David Cash, Dean of the John W. McCormack Graduate School of Public Policy and Global Studies, and Maria Ivanova, Associate Professor of Global Governance and Director of the Center for Sustainable Governance at UMass Boston, convened Boston’s third annual Science Diplomacy Workshop held from October 10-11, 2019. The McCormack Graduate School hosted the workshop at the UMass Club and co-organized the event with the Fletcher School of Law and Diplomacy at Tufts University, the Massachusetts Institute of Technology, and the Pardee School of Global Studies at Boston University.

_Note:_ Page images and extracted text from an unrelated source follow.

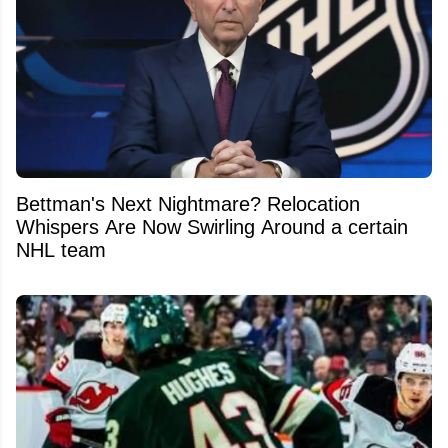
Bettman's Next Nightmare? Relocation
Whispers Are Now Swirling Around a certain
NHL team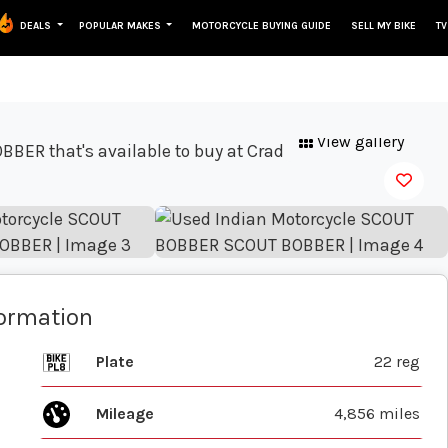
DEALS
POPULAR MAKES
MOTORCYCLE BUYING GUIDE
SELL MY BIKE
TV
View gallery
formation
Plate
22 reg
Mileage
4,856 miles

The workshop convened aspiring scientists, the Deans of three policy schools in Boston – McCormack Graduate School at UMass Boston, the Fletcher School at Tufts, and the Pardee School at Boston University, and Boston-based consul generals and science and technology consular officers from across the globe with a core focus on training the next generation of science diplomats. This gathering gave leaders of Boston’s science diplomacy ecosystem the opportunity to identify potential synergies between universities and the science and technology diplomatic circle, which will allow for further collaboration in establishing an innovative international hub for science diplomacy in Boston. Professor Maria Ivanova and Dean David Cash of UMass Boston, Professor Paul Berkman of Tufts University, and Professor Larry Susskind of MIT led a discussion with the consul generals, in which all parties advocated their support for growing the initiative. “The diplomats posed a design challenge,” Professor Ivanova remarked. “How do we create an academic consortium that will be a center of intellectual gravity and engage productively in co-creation of knowledge on contemporary global challenges with the diplomatic circle in Boston?”

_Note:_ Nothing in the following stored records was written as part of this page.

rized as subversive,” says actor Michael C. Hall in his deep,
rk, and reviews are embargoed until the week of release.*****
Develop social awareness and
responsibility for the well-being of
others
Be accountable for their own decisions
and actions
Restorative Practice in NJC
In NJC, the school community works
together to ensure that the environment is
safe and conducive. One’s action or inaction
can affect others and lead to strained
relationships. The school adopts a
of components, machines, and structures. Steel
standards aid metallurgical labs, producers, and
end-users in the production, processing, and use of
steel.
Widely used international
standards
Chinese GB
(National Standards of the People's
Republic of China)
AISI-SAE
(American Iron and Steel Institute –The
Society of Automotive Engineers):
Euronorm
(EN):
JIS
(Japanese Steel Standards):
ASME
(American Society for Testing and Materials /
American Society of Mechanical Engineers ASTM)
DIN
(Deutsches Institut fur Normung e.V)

Notably, the workshop also provided participants the unique opportunity to communicate their research to policymakers and to engage in simulated global policy negotiations. The hands-on training highlighted the importance of deep area knowledge as well as the ability to translate it into concepts that transcend disciplinary boundaries and divides. As Dean Adil Najam remarked during the Deans Panel on global policy, “There is not a great problem in today’s world that does not need to be understood at a global level.” Referencing the work of Yuval Noah Harari, author of Sapiens and Homo Deus, he noted, “That [humans’] ability to cooperate at large scales…That’s what this workshop is about.”